▶ **Exercise prompt**
Copy the listing in full and exactly, omitting its images.

▶ **Source records**

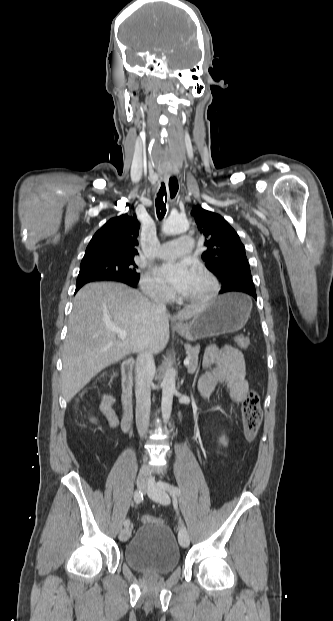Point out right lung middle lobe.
<instances>
[{
    "instance_id": "dd1d6c3e",
    "label": "right lung middle lobe",
    "mask_w": 333,
    "mask_h": 621,
    "mask_svg": "<svg viewBox=\"0 0 333 621\" xmlns=\"http://www.w3.org/2000/svg\"><path fill=\"white\" fill-rule=\"evenodd\" d=\"M136 268L133 257L82 259L78 279L89 277L137 284L140 274L136 272Z\"/></svg>"
}]
</instances>
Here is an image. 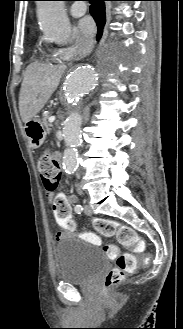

▶ **Output**
Point out right lung middle lobe.
<instances>
[{
    "instance_id": "dd1d6c3e",
    "label": "right lung middle lobe",
    "mask_w": 333,
    "mask_h": 621,
    "mask_svg": "<svg viewBox=\"0 0 333 621\" xmlns=\"http://www.w3.org/2000/svg\"><path fill=\"white\" fill-rule=\"evenodd\" d=\"M136 268L133 257L82 259L78 279L89 277L137 284L140 274L136 272Z\"/></svg>"
}]
</instances>
Here is an image. 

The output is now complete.